本校では学校内のことにはすべて責任を持って対処しているため、教師は学校内のことに本当に集中することがでます。そして一旦校門の外に出たら、すべて外側での責任として区別をしています。その「住み分け」によって、非常に効率よく物事を進めることができています。


--近々、メルボルン日本人学校でのイベントや発表会はありますか?

9月14日にバザーを中心とした、“メルボルン日本人学校デー”を開催します。現地の方にも学校を解放し、毎年多くの方に参加していただいています。また10月19日には運動会も開催します。学校の近くの公園を借りて毎年開催しています。赤組、白組に分かれてさまざまな競技を行ったり、日本の曲に合わせてダンスを踊ったりと、まったく日本の運動会と同じ内容で行っています。

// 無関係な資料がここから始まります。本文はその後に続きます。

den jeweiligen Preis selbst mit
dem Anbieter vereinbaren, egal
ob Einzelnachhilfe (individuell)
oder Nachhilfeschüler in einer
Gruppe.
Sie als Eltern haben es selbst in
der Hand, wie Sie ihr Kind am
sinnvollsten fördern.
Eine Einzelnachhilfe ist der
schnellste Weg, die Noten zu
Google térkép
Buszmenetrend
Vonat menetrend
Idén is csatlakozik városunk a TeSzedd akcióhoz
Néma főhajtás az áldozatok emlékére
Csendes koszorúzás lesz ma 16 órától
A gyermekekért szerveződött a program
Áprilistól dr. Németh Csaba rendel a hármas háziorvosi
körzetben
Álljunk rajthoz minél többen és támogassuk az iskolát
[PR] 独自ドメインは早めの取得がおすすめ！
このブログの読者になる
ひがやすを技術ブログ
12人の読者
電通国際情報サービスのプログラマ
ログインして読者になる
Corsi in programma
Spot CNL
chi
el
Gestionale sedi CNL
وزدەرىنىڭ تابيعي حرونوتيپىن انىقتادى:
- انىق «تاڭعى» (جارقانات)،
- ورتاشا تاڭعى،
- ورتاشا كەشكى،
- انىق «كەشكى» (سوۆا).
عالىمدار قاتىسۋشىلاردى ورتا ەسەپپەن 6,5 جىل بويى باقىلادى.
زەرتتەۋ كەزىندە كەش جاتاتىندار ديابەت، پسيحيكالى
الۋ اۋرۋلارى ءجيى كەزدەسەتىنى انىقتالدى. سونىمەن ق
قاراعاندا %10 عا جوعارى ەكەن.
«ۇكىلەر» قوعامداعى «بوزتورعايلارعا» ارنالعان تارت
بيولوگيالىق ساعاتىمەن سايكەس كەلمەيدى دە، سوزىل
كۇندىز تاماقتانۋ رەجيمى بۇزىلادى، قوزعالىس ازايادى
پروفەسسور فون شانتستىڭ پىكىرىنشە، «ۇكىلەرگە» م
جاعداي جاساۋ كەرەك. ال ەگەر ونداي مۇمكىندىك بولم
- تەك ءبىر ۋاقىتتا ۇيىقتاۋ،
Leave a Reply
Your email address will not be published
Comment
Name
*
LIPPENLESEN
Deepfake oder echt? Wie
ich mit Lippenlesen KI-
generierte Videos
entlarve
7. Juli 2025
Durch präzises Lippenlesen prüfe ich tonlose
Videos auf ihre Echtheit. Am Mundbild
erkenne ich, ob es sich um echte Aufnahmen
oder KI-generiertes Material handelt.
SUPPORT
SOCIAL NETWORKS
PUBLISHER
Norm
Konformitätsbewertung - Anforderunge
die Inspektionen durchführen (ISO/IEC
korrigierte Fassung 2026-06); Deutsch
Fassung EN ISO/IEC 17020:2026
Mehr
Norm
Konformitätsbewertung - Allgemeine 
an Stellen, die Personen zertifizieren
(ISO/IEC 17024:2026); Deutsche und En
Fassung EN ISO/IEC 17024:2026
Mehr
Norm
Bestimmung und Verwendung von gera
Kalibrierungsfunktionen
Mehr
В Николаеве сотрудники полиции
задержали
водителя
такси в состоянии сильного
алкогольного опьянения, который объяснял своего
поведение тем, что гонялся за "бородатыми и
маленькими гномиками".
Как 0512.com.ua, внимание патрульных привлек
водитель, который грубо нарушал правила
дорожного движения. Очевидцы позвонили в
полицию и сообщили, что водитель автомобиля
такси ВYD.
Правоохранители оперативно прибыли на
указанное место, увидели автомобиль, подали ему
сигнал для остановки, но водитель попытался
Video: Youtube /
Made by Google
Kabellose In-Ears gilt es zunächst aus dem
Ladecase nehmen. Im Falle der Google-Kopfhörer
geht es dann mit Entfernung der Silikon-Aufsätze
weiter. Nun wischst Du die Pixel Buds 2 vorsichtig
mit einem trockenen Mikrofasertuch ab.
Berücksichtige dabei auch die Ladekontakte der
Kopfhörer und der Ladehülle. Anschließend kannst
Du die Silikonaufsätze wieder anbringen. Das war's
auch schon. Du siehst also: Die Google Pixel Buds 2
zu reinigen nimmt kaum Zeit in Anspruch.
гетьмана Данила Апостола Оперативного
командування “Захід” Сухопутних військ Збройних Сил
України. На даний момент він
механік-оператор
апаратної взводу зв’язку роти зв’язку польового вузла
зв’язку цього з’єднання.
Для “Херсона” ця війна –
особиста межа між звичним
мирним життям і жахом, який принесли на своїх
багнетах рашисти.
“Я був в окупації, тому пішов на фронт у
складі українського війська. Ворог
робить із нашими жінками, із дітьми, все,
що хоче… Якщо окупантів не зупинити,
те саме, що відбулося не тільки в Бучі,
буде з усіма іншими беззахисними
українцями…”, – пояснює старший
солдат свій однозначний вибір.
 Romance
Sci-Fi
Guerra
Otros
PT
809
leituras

--将来、メルボルン日本人学校で催してみたい企画やイベントなどはありますか?

“メルボルン日本人学校デー”を今以上に、広く地元の方々に知っていただきたいです。そして日本、日本文化を理解していただくきっかけになれば良いなと考えています。


--最後に校長先生の座右の銘、休日の過ごし方などを教えていただけますか?

最近のお気に入りの言葉は『何かに憧れる気持がある限り 人の心は老いることがない』です。前向きですよね。
映画も観ました。『インディ・ジョーンズ』と『アース』です。どちらもなかなか良かったですよ。